Il n’existe pas toujours dans ces travaux, une distinction claire entre les différents types de consommation que celle-ci soit récréative ou dépendante. De même, il convient de distinguer les raisons qui mènent un adolescent à goûter à une substance de celles qui mènent à l’utilisation compulsive de cette substance. Dans la description des facteurs de risque, cette distinction n’apparaît pas toujours de manière claire dans la littérature.

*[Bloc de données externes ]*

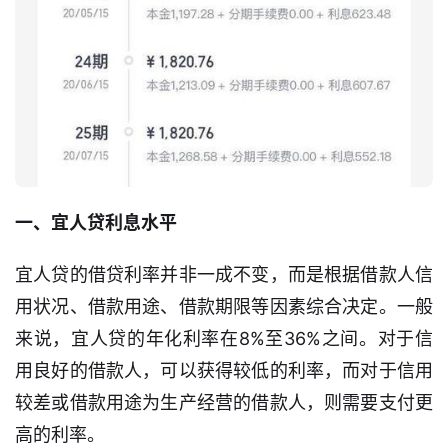
一、宜人贷利息水平
宜人贷的借贷利率并非一成不变，而是根据借款人信
用状况、借款用途、借款期限等因素综合决定。一般
来说，宜人贷的年化利率在8%至36%之间。对于信
用良好的借款人，可以获得较低的利率，而对于信用
较差或借款用途为生产经营的借款人，则需要支付更
高的利率。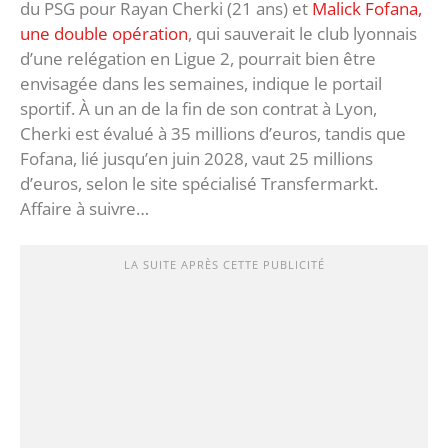
du PSG pour Rayan Cherki (21 ans) et
Malick Fofana,
une double opération
, qui sauverait le club lyonnais
d’une relégation en Ligue 2, pourrait bien être
envisagée dans les semaines, indique le portail
sportif. À un an de la fin de son contrat à Lyon,
Cherki est évalué à 35 millions d’euros, tandis que
Fofana, lié jusqu’en juin 2028, vaut 25 millions
d’euros, selon le site spécialisé Transfermarkt.
Affaire à suivre…
LA SUITE APRÈS CETTE PUBLICITÉ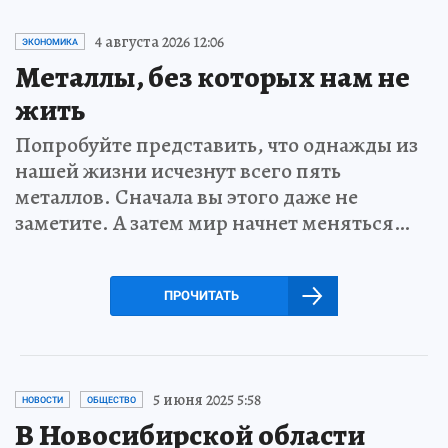
4 августа 2026 12:06
ЭКОНОМИКА
Металлы, без которых нам не
жить
Попробуйте представить, что однажды из
нашей жизни исчезнут всего пять
металлов. Сначала вы этого даже не
заметите. А затем мир начнет меняться…
ПРОЧИТАТЬ
5 июня 2025 5:58
НОВОСТИ
ОБЩЕСТВО
В Новосибирской области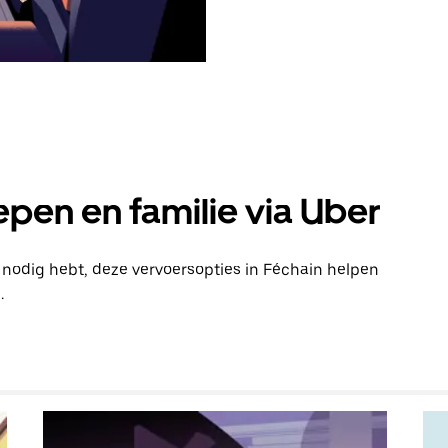
pen en familie via Uber
n nodig hebt, deze vervoersopties in Féchain helpen
.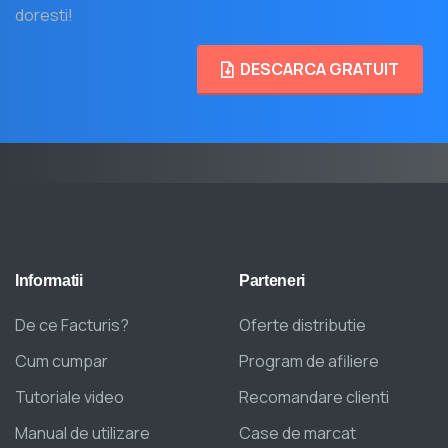
doresti!
DESCARCA GRATUIT
Informatii
Parteneri
De ce Facturis?
Oferte distributie
Cum cumpar
Program de afiliere
Tutoriale video
Recomandare clienti
Manual de utilizare
Case de marcat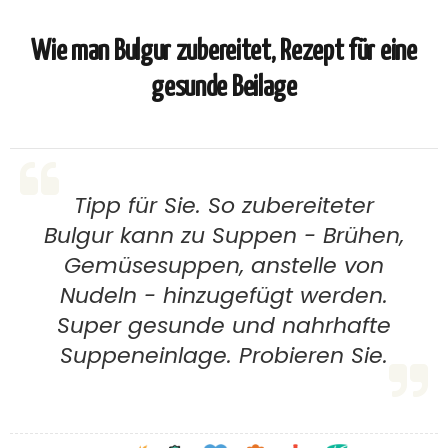
Wie man Bulgur zubereitet, Rezept für eine
gesunde Beilage
Tipp für Sie. So zubereiteter
Bulgur kann zu Suppen - Brühen,
Gemüsesuppen, anstelle von
Nudeln - hinzugefügt werden.
Super gesunde und nahrhafte
Suppeneinlage. Probieren Sie.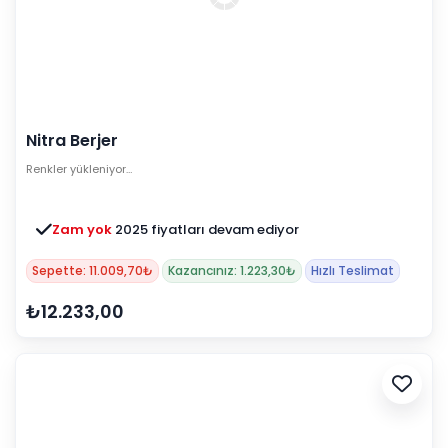
Nitra Berjer
Renkler yükleniyor…
Zam yok
2025 fiyatları devam ediyor
Sepette: 11.009,70₺
Kazancınız: 1.223,30₺
Hızlı Teslimat
₺12.233,00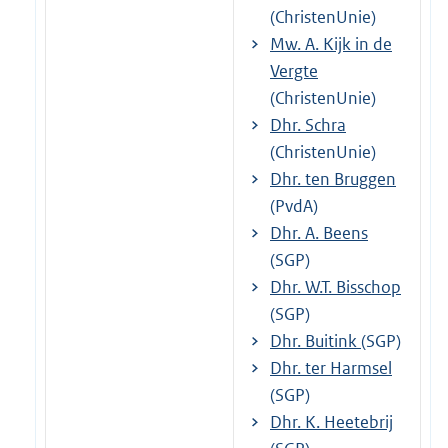
(ChristenUnie)
Mw. A. Kijk in de
Vergte
(ChristenUnie)
Dhr. Schra
(ChristenUnie)
Dhr. ten Bruggen
(PvdA)
Dhr. A. Beens
(SGP)
Dhr. W.T. Bisschop
(SGP)
Dhr. Buitink
(SGP)
Dhr. ter Harmsel
(SGP)
Dhr. K. Heetebrij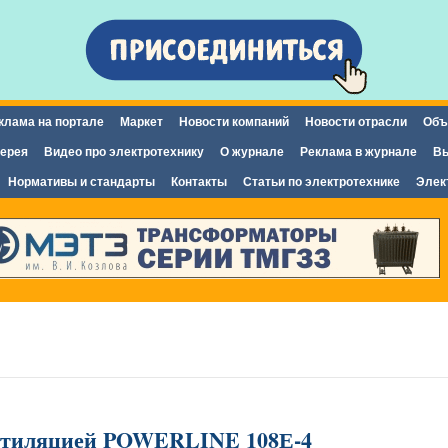
Перейти к
основному
содержанию
клама на портале
Маркет
Новости компаний
Новости отрасли
Объ
ерея
Видео про электротехнику
О журнале
Реклама в журнале
Вы
Нормативы и стандарты
Контакты
Статьи по электротехнике
Элек
нтиляцией POWERLINE 108Е-4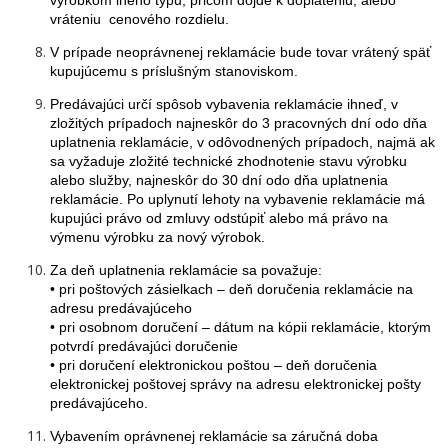
výrobkom iného typu, pričom dôjde k doplateniu, alebo
vráteniu cenového rozdielu.
V prípade neoprávnenej reklamácie bude tovar vrátený späť
kupujúcemu s príslušným stanoviskom.
Predávajúci určí spôsob vybavenia reklamácie ihneď, v
zložitých prípadoch najneskôr do 3 pracovných dní odo dňa
uplatnenia reklamácie, v odôvodnených prípadoch, najmä ak
sa vyžaduje zložité technické zhodnotenie stavu výrobku
alebo služby, najneskôr do 30 dní odo dňa uplatnenia
reklamácie. Po uplynutí lehoty na vybavenie reklamácie má
kupujúci právo od zmluvy odstúpiť alebo má právo na
výmenu výrobku za nový výrobok.
Za deň uplatnenia reklamácie sa považuje:
• pri poštových zásielkach – deň doručenia reklamácie na
adresu predávajúceho
• pri osobnom doručení – dátum na kópii reklamácie, ktorým
potvrdí predávajúci doručenie
• pri doručení elektronickou poštou – deň doručenia
elektronickej poštovej správy na adresu elektronickej pošty
predávajúceho.
Vybavením oprávnenej reklamácie sa záručná doba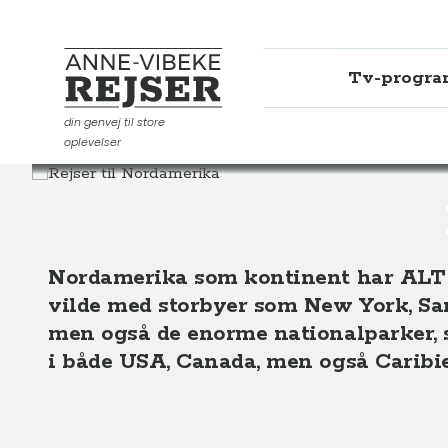
Tv-progr
Anne-Vibeke Rejser
din genvej til store
oplevelser
Destinationer
Nordamerika
Nordamerika som kontinent har ALT o
vilde med storbyer som New York, San
men også de enorme nationalparker, so
i både USA, Canada, men også Caribi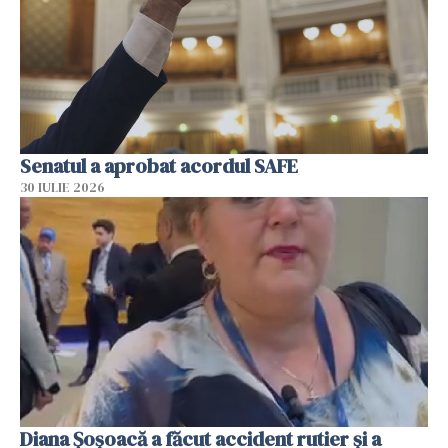
Senatul a aprobat acordul SAFE
30 IULIE 2026
Diana Șoșoacă a făcut accident rutier și a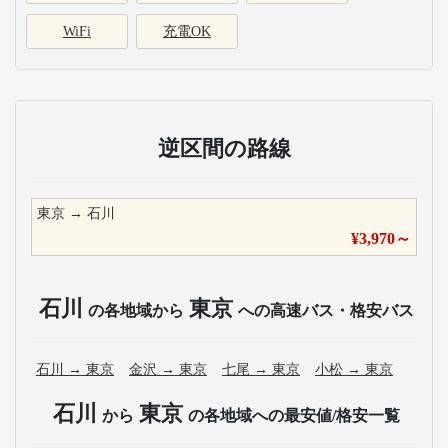
WiFi
充電OK
逆区間の路線
東京
→
石川
¥
3,970
～
石川
東京
の各地域から
への高速バス・格安バス
石川
→
東京
金沢
→
東京
七尾
→
東京
小松
→
東京
石川
東京
から
の各地域への最安値/格安一覧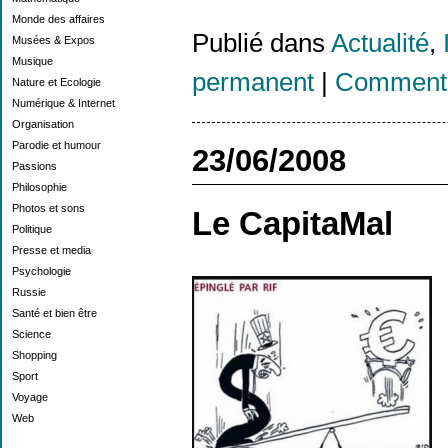
Monde des affaires
Publié dans
Actualité
,
Musées & Expos
Musique
permanent
|
Commenta
Nature et Ecologie
Numérique & Internet
Organisation
Parodie et humour
23/06/2008
Passions
Philosophie
Photos et sons
Le CapitaMal
Politique
Presse et media
Psychologie
Russie
Santé et bien être
Science
Shopping
Sport
Voyage
Web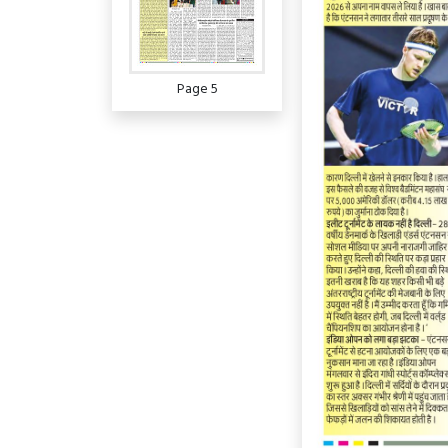
Page 5
Page 6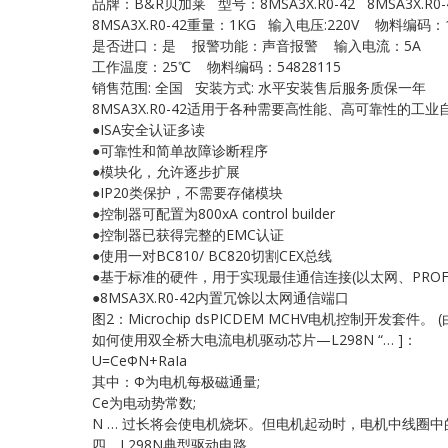
品牌：B&R贝加莱 型号：8MSA3X.R0-42 8MSA3X.R0-
8MSA3X.R0-42重量：1KG 输入电压:220V 物料编码：1
是否进口：是 报警功能：声音报警 输入电流：5A
工作温度：25℃ 物料编码：54828115
销售范围: 全国 安装方式: 水平安装售后服务质保一年
8MSA3X.R0-42适用于各种需要高性能、高可靠性的
●ISA安全认证多读
●可靠性和简单故障诊断程序
●模块化，允许逐步扩展
●IP20类保护，不需要存储模块
●控制器可配置为800xA control builder
●控制器已获得完整的EMC认证
●使用一对BC810/ BC820切割CEX总线
●基于标准的硬件，用于实现最佳通信连接(以太网、PROFIB
●8MSA3X.R0-42内置冗馀以太网通信端口
图2：Microchip dsPICDEM MCHV电机控制开发套件。 (由Mic
如何使用双全桥大电流电机驱动芯片—L298N “… ]：
U=CeФN+RaIa
其中：Ф为电机每极磁通量;
Ce为电动势常数;
N … 过长将会使电机烧坏。但电机起动时，电机中线圈中的电流 … 
四、L298N典型驱动电路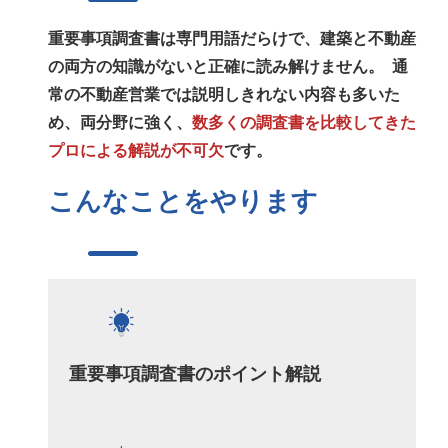
重要事項調査書は専門用語だらけで、建築と不動産
の両方の知識がないと正確に読み解けません。 通
常の不動産営業では説明しきれない内容も多いた
め、両分野に強く、
数多くの調査書を比較してきた
プロによる解説が不可欠
です。
こんなことをやります
重要事項調査書のポイント解説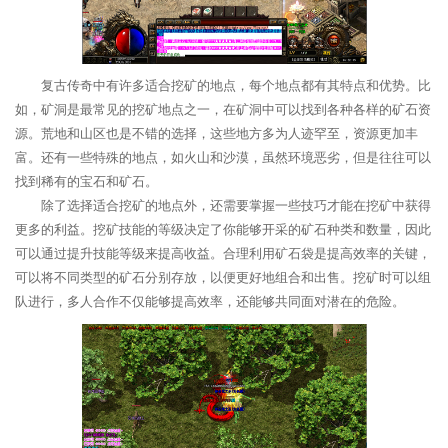
复古传奇中有许多适合挖矿的地点，每个地点都有其特点和优势。比
如，矿洞是最常见的挖矿地点之一，在矿洞中可以找到各种各样的矿石资
源。荒地和山区也是不错的选择，这些地方多为人迹罕至，资源更加丰
富。还有一些特殊的地点，如火山和沙漠，虽然环境恶劣，但是往往可以
找到稀有的宝石和矿石。
除了选择适合挖矿的地点外，还需要掌握一些技巧才能在挖矿中获得
更多的利益。挖矿技能的等级决定了你能够开采的矿石种类和数量，因此
可以通过提升技能等级来提高收益。合理利用矿石袋是提高效率的关键，
可以将不同类型的矿石分别存放，以便更好地组合和出售。挖矿时可以组
队进行，多人合作不仅能够提高效率，还能够共同面对潜在的危险。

La théorie de l’escalade doit être relativisée. En effet, la banalisation de la consommation de cannabis entraînant une généralisation de ce comportement, révèle que cette théorie ne peut être considéré comme valable dans une majorité de situations. L’augmentation de la

consommation de cannabis dans la population occidentale n’a pas pour autant entraîné une augmentation de la poly-consommation de drogues y compris celle des drogues « dures ». Les études sur la consommation de drogues en général considèrent souvent les différents aspects du contexte de vie (famille, pairs, école, etc.) comme des facteurs de risque de la consommation. Cependant, les relations entre ces aspects et le phénomène de dépendance sont souvent traité de manière superficielle et sans distinguer les différents types de substances consommés. Il est pourtant évident que la dépendance au cannabis ne peut être évalué de la même manière que la dépendance à des drogues dures.

Des troubles psychiques tels que la dépression et les troubles anxieux, ont été mis en lien avec la consommation de substances psychoactives. A nouveau, la consommation de cannabis est souvent confondue avec la consommation d’autres substances psychoactives en général et les liens mis en évidence constituent une information sur la comorbidité de ces troubles sans que soient établi des rapports prédictifs ou causals.

Parallèlement, nous remarquons à travers les études traitant de la consommation de cannabis, qu’il n’existe pas toujours une distinction claire entre les différents types de consommation et les effets cherchés par les consommateurs eux-mêmes. Il est pourtant essentiel de distinguer une consommation récréative d’une consommation compulsive, ceci afin de mieux étudier les mécanismes qui mènent à une consommation dépendante.